Nothing Gold Can Stay
Nature’s first green is gold,
Her hardest hue to hold.
Her early leaf’s a flower;
But only so an hour.
Then leaf subsides to leaf.
So Eden sank to grief,
So dawn goes down to day.
Nothing gold can stay.
— Robert Frost
This poem breaks my heart. I thought of it today because the first forsythia shrubs are in bloom, and I’ve seen some daffodils and crocuses making their way out of the earth. Nothing gold can stay.
My husband is from New England, Robert Frost’s birthplace, and studied Frost’s poems in school. This poem has always been his favorite, and he has it memorized. But even though the lines grab a hold of me, a part of me wants to rebel against the meaning. It’s the same part of me that rebels against my husband’s more realistic view of life. And realistic really isn’t the word. I don’t want to say pessimistic or negative either. But his world view is less hopeful than mine.
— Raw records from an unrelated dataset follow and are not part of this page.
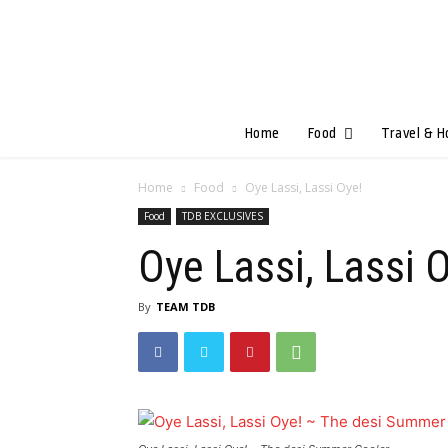
Home
Food
Travel & H
Home
Food
Oye Lassi, Lassi Oye!
Food
TDB EXCLUSIVES
Oye Lassi, Lassi 
By
TEAM TDB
Maybe that’s because I quit my teaching job and he’s still slugging it out in corporate America every day. That battle can take the wind out of anyone’s sails. But what gives me hope is not the idea that the gold really can stay. I know the forsythias will lose their buttery petals. The daffodils will brown.
The reason I accept the dying of the things around me has to do with the nature of my inner life. Like most people, I have days when taking the dog out yet again seems like an insurmountable chore, when I ask myself if I can bear to fold one more load of laundry. And it gets worse. Even if nothing bad has happened I’ll start imagining possible tragedies, like my husband having a car accident driving home on the highway in the rain. I’ll work myself into a frenzy of fear.
But that’s where my hope lies. If nothing gold can stay, nothing shriveled and wretched stays either. The dying of the gold gives us hope that our garbage may one day flower. Of course this acceptance is a daily one. Each day I find my edge, and try to balance there.